Transcribed page contents
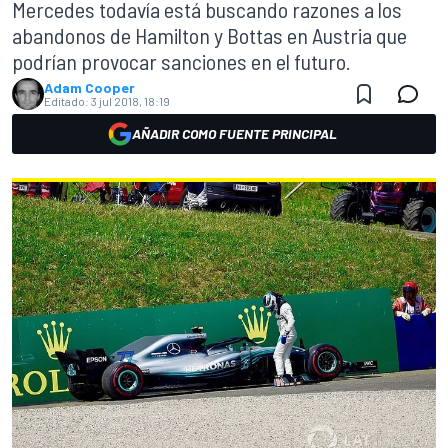
Mercedes todavía está buscando razones a los
abandonos de Hamilton y Bottas en Austria que
podrían provocar sanciones en el futuro.
Adam Cooper
Editado:
3 jul 2018, 18:19
AÑADIR COMO FUENTE PRINCIPAL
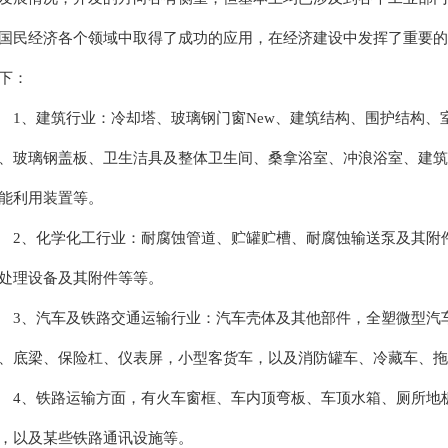
国民经济各个领域中取得了成功的应用，在经济建设中发挥了重要的
下：
、建筑行业：冷却塔、玻璃钢门窗New、建筑结构、围护结构、
、玻璃钢盖板、卫生洁具及整体卫生间、桑拿浴室、冲浪浴室、建筑
能利用装置等。
、化学化工行业：耐腐蚀管道、贮罐贮槽、耐腐蚀输送泵及其附件
处理设备及其附件等等。
、汽车及铁路交通运输行业：汽车壳体及其他部件，全塑微型汽车
、底梁、保险杠、仪表屏，小型客货车，以及消防罐车、冷藏车、拖
、铁路运输方面，有火车窗框、车内顶弯板、车顶水箱、厕所地板
，以及某些铁路通讯设施等。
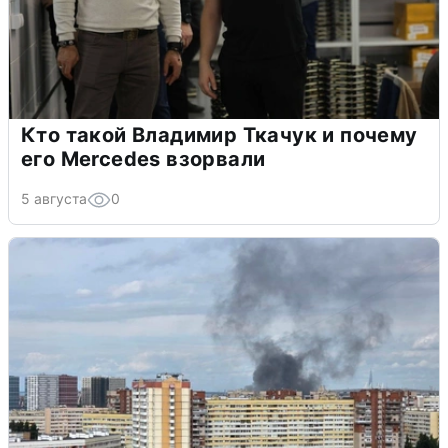
Кто такой Владимир Ткачук и почему
его Mercedes взорвали
5 августа
0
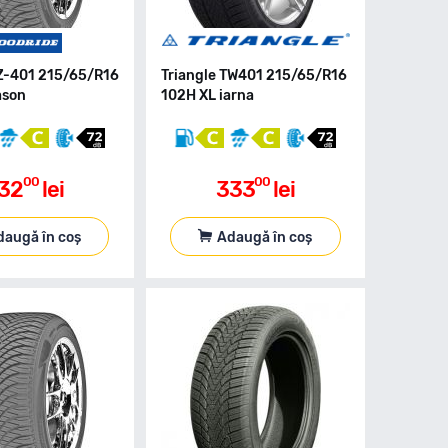
Z-401 215/65/R16
Triangle TW401 215/65/R16
ason
102H XL iarna
00
00
32
lei
333
lei
daugă în coș
Adaugă în coș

▸ To do: What you give back must be the data above, reproduced exactly and free of pictures.

▸ Problem solution:
Mercedes todavía está buscando razones a los
abandonos de Hamilton y Bottas en Austria que
podrían provocar sanciones en el futuro.
Adam Cooper
Editado:
3 jul 2018, 18:19
AÑADIR COMO FUENTE PRINCIPAL
国民经济各个领域中取得了成功的应用，在经济建设中发挥了重要的
下：
、建筑行业：冷却塔、玻璃钢门窗New、建筑结构、围护结构、
、玻璃钢盖板、卫生洁具及整体卫生间、桑拿浴室、冲浪浴室、建筑
能利用装置等。
、化学化工行业：耐腐蚀管道、贮罐贮槽、耐腐蚀输送泵及其附件
处理设备及其附件等等。
、汽车及铁路交通运输行业：汽车壳体及其他部件，全塑微型汽车
、底梁、保险杠、仪表屏，小型客货车，以及消防罐车、冷藏车、拖
、铁路运输方面，有火车窗框、车内顶弯板、车顶水箱、厕所地板
，以及某些铁路通讯设施等。
Кто такой Владимир Ткачук и почему
его Mercedes взорвали
5 августа
0
Z-401 215/65/R16
Triangle TW401 215/65/R16
ason
102H XL iarna
00
00
32
lei
333
lei
daugă în coș
Adaugă în coș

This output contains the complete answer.